───── The records ─────

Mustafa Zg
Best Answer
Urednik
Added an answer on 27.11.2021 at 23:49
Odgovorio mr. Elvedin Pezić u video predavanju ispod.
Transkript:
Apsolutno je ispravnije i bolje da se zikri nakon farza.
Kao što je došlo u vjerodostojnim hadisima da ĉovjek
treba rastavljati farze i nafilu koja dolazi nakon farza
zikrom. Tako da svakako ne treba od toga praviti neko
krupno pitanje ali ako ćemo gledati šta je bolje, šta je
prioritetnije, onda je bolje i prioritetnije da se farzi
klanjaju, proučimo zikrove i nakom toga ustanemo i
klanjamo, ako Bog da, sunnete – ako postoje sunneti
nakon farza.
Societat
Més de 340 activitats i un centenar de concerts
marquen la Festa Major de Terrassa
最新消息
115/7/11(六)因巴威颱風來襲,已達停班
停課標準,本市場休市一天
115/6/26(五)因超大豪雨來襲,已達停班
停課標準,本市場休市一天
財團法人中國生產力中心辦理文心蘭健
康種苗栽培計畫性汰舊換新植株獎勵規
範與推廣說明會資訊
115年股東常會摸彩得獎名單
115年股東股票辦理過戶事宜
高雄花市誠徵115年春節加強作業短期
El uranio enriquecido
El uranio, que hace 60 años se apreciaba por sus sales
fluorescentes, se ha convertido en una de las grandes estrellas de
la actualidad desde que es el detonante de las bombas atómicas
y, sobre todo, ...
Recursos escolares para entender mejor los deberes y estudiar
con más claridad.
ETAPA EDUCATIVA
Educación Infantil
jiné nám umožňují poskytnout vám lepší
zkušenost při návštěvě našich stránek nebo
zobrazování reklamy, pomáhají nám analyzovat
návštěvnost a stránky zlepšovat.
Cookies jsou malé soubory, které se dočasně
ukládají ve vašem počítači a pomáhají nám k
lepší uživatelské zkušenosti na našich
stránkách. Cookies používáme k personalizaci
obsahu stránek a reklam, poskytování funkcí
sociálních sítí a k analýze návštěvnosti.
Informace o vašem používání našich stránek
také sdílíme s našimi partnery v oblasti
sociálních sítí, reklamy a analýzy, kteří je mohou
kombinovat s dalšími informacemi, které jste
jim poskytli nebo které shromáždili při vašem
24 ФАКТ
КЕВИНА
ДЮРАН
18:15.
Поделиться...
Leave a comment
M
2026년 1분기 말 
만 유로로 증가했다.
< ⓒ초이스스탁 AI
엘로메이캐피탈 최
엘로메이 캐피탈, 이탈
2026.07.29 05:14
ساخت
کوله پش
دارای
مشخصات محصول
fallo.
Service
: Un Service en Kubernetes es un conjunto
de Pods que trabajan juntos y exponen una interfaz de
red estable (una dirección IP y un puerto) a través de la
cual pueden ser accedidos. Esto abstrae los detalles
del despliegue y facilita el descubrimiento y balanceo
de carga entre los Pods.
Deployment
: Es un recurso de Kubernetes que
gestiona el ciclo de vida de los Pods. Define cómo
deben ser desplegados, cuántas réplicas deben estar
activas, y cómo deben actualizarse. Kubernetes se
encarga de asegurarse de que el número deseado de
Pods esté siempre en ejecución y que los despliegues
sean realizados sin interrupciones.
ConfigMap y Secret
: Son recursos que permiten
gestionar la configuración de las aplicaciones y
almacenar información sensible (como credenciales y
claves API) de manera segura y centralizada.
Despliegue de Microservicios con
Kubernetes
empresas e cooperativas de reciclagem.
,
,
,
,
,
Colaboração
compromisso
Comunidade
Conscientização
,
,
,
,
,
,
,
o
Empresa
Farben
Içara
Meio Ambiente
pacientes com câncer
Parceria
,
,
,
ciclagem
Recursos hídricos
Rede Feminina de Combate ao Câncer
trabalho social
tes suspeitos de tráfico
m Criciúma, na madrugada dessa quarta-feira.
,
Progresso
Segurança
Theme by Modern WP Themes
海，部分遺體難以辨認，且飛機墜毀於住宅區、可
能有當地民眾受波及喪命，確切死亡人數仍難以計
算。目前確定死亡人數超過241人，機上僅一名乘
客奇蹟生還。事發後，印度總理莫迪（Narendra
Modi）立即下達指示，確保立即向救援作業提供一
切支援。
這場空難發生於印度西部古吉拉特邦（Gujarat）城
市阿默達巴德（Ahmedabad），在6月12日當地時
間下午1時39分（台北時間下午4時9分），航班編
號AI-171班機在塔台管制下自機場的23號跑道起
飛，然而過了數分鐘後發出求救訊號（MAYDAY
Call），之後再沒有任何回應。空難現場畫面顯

─────

Directions:
Would you retype the lines above from the one with "treba rastavljati farze" down to the one with "ukládají ve vašem počítači a pomáhají nám k", word for word, both ends included and no other lines?

Solution to this exercise:
treba rastavljati farze i nafilu koja dolazi nakon farza
zikrom. Tako da svakako ne treba od toga praviti neko
krupno pitanje ali ako ćemo gledati šta je bolje, šta je
prioritetnije, onda je bolje i prioritetnije da se farzi
klanjaju, proučimo zikrove i nakom toga ustanemo i
klanjamo, ako Bog da, sunnete – ako postoje sunneti
nakon farza.
Societat
Més de 340 activitats i un centenar de concerts
marquen la Festa Major de Terrassa
最新消息
115/7/11(六)因巴威颱風來襲,已達停班
停課標準,本市場休市一天
115/6/26(五)因超大豪雨來襲,已達停班
停課標準,本市場休市一天
財團法人中國生產力中心辦理文心蘭健
康種苗栽培計畫性汰舊換新植株獎勵規
範與推廣說明會資訊
115年股東常會摸彩得獎名單
115年股東股票辦理過戶事宜
高雄花市誠徵115年春節加強作業短期
El uranio enriquecido
El uranio, que hace 60 años se apreciaba por sus sales
fluorescentes, se ha convertido en una de las grandes estrellas de
la actualidad desde que es el detonante de las bombas atómicas
y, sobre todo, ...
Recursos escolares para entender mejor los deberes y estudiar
con más claridad.
ETAPA EDUCATIVA
Educación Infantil
jiné nám umožňují poskytnout vám lepší
zkušenost při návštěvě našich stránek nebo
zobrazování reklamy, pomáhají nám analyzovat
návštěvnost a stránky zlepšovat.
Cookies jsou malé soubory, které se dočasně
ukládají ve vašem počítači a pomáhají nám k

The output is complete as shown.